O Ministério Público da Suíça afirma que o sistema criado pela Odebrecht para pagar propinas em contratos envolvia uma ampla rede de contas e recibos falsos, espalhados por mais de dez países, entre eles EUA, Portugal, Holanda, Antígua, Belize, Ilhas Virgens Britânicas, Panamá, Chipre, Áustria e Irlanda.
No total, quatro etapas de pagamentos foram criadas para camuflar a origem dos recursos e quem os receberia. Na avaliação dos investigadores suíços, a construtora criou uma estrutura “altamente profissional” para cometer crimes.
Segundo a investigação, num primeiro momento, o dinheiro que seria usado para a propina era retirado das contas oficiais da empresa. Para isso, contratos fictícios de serviços eram feitos. Os contratos falsos eram inclusive apresentados aos bancos para permitir que as transações fossem consideradas como legítimas.
Num segundo momento, esse dinheiro desviado das contas oficiais era depositado em contas na Suíça. Empresas offshore foram criadas em diversos países e controladas pela Odebrecht para movimentar essas contas e para “concluir contratos falsos de serviços”. “As contas dessas empresas foram abertas com o objetivo ilegal de manter recursos fora da contabilidade ordinária e obscurecer fluxos de pagamentos”, indicou o MP suíço, apontando como o Departamento de “Operações Estruturadas” mantinha um controle sobre essas movimentações de Caixa 2.
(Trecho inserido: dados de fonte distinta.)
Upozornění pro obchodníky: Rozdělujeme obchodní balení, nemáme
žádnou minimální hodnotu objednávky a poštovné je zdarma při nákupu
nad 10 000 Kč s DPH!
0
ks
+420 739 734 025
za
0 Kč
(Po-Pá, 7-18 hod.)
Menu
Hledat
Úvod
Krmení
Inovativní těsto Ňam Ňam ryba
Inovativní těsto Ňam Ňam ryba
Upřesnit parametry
Do nível 2 para o nível 3 da estrutura montada para o pagamento de propinas, o dinheiro era liberado somente com o pedido de um membro do conselho de administração da Odebrecht. Pagamentos poderiam ainda ser feitos diretamente para beneficiários de propinas que tivessem contas na Suíça. Segundo os dados obtidos dos servidores da empresa na Suíça, notas frias eram emitidas para justificar os pagamentos.
Nesse 3º nível do esquema, contas e empresas de fachada eram operadas a partir de Antígua, Andorra e Panamá. Fernando Miggliaccio, funcionário da Odebrecht preso na Suíça, confirmou tal esquema em suas delações.
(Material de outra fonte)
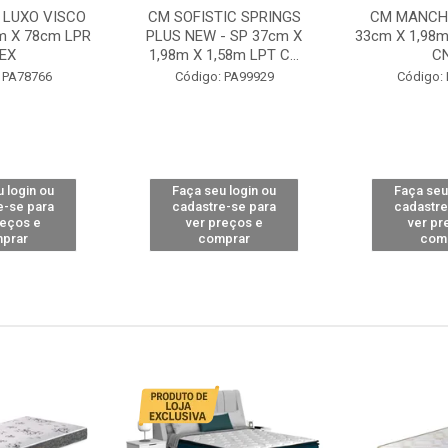
 LUXO VISCO
CM SOFISTIC SPRINGS
CM MANCHE
m X 78cm LPR
PLUS NEW - SP 37cm X
33cm X 1,98m
EX
1,98m X 1,58m LPT C...
C
 PA78766
Código: PA99929
Código:
 login ou
Faça seu login ou
Faça seu
e-se para
cadastre-se para
cadastre
reços e
ver preços e
ver pr
prar
comprar
com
Para operar nesse nível, codinomes foram criados para aqueles com acesso aos dados. Funcionários recebiam nomes como “Gigo” e “Giginho”. “Por esse método, não era mais possível para alguém de fora estabelecer uma conexão entre os recursos e a Odebrecht”, apontaram os suíços.
Numa etapa final, os beneficiários da propina recebiam os recursos diretamente em contas no exterior ou por meio de doleiros. O sistema ainda permitiu que houvesse uma importante redução na capacidade de traçar o fluxo do dinheiro e para identificar seus beneficiários. “O uso de amplo número de empresas controladas pela Odebrecht, assim como a administração de relações bancária com intermediários, aponta para um sistema que foi desenhado para camuflar os pagamentos em questão”, disse.
Responsabilidade
Na avaliação do MP suíço, o departamento criado para organizar o pagamento de propinas da Odebrecht orientou pagamentos e administrava a operação. “Eram eles também quem definiam os codinomes aos políticos e funcionários públicos”, afirmam os investigadores. Mas apenas a direção sabia quem recebia a propina.
O departamento começou a funcionar em 2008 e foi oficialmente citado num informe anual da empresa em 2010. Sete pessoas trabalhavam no esquema, de forma permanente. Suas funções envolviam criar os contratos fictícios necessários para justificar um pagamento, fazer notas fiscais, controlar transações e monitorar as contas no exterior. No caso dos doleiros, as senhas para os pagamentos eram mudadas semanalmente.
“As empresas acusadas montaram um sistema sofisticado e com um sistema de comunicação isolado para esconder fundos ilegais, o que aponta para um alto grau de profissionalismo”, escreveu o MP suíço.
Segundo os procuradores, não apenas a empresa brasileira não evitou os crimes, mas “sistematicamente operou” o esquema. “Propina e lavagem de dinheiro necessário para escondê-lo era parte evidente da estratégia da empresa para as atividades empresariais”.
Na avaliação do MP suíço, a empresa “não cooperou de nenhuma forma por meses depois da abertura e anúncio de investigações criminais”. Para Berna, apenas o confisco dos servidores e dados na Suíça, com “evidências decisivas” contra a Odebrecht é que levaram os funcionários a falar.
Além do Brasil, os suíços citam que, no Panamá, ex-membros do alto escalão do governo receberam 32,8 milhões de francos suíços entre dezembro de 2009 e 27 de agosto de 2012 da construtora e que existiriam indícios de crimes em outros locais. “Essas descobertas indicam que os pagamentos foram influenciados por processos de licitação de obras”, apontou o MP.